Balance swings towards Tipp in another high-scoring shoot-out
A surprising element of this clash is that Tipperary are such overwhelming favourites at 1/2, with Galway at 2/1.
That reflects the mood among those who joust with the bookmaking fraternity, but it's difficult to gauge the source of such soaring confidence in Tipperary.
Does it rest in their ruthless demolition of Waterford in the Munster final? Is it a belief that after losing to Galway in such dramatic circumstances last August, Tipperary will be driven by an unmatchable determination?
Could it be the influence of tradition and the view that, all things being fairly equal, Tipperary will beat Galway? After all, don't they lead 20-7 from the previous 27 championship clashes?
Actually, that's a misleading stat since it embraces the whole of championship history, much of which had Galway nowhere near the top table.

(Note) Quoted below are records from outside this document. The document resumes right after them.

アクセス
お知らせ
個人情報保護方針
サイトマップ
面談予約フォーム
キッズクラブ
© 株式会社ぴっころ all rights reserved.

The last 30 years tell a much-changed story, with the 12 All-Ireland Galway-Tipp meetings standing at 6-6.
The real reason why Tipperary are so well fancied may be down to Galway's unequal relationship with Kilkenny and the perception it generates.
And since they have played them most years since joining Leinster in 2009, Galway's failure - with the exception of the 2012 Leinster final - to beat Kilkenny throws a shadow across the county.
Yet, the reality is that they have beaten Kilkenny three times since the turn of the Millennium, whereas Tipp have managed it only once in the 2010 All-Ireland final.
Still, the Kilkenny question hangs over Galway, especially after Waterford's heroically close call against the champions last Sunday.
Galway's second-half fade-out against Kilkenny in the Leinster final - they were out-scored by 1-16 to 0-9 - raised suspicions that they had not advanced from last year when they lost the second half of the All-Ireland final by 0-14 to 1-4.
Nonetheless, Galway were in the final because they had beaten Tipp, having survived a hat-trick by Séamus Callanan to pull off the rare achievement of winning despite conceding three goals and scoring none.
But then Galway hit 0-26, three weeks after hitting Cork for 2-28. It's that degree of scoring fluency which Galway can reach on their better days that will leave their supporters taking a fairly confident trip east tomorrow morning.
Galway certainly looked to have rediscovered equilibrium during the recent win over Clare, although it must be asked how good are the Banner?
Since winning the 2013 All-Ireland - and there are question marks over the quality of that campaign - Clare have done little of substance in the championship, a reality that must be taken into account when assessing Galway.
Clare's cluttered systems yielded little against the Galway defence, where Daithí Burke was superb at full-back.
He will be an even more important figure tomorrow when he takes on Callanan, who scored a total of 6-17 (6-5 from open play) against Galway in their last two championship clashes.
In addition, much of the 0-12 he hit from placed balls arose from frees he had earned.
Burke will be placed on Callanan duty tomorrow, with tight support from elsewhere as Galway seek to block the approach routes to Colm Callanan's goal. For while they won last year, they know that conceding three goals ends in defeat more often than not.
Tipperary's locks weren't exactly pick-proof last year either, conceding 26 points - 13 in either half. The defence looks more secure this season, with Ronan Maher solidifying the centre at No 6 and Séamus Kennedy improving all the time on his right.
Of course, Maher, who is still two months short of his 21st birthday, can expect a much tougher test tomorrow than he got in Munster.
About the only thing that can be predicted with any degree of confidence is that it will be a high-scoring game. That's based on the last three meetings which produced a total of 16-113, in a 3-19 to 2-19 average in Tipp's favour. That could be about right again.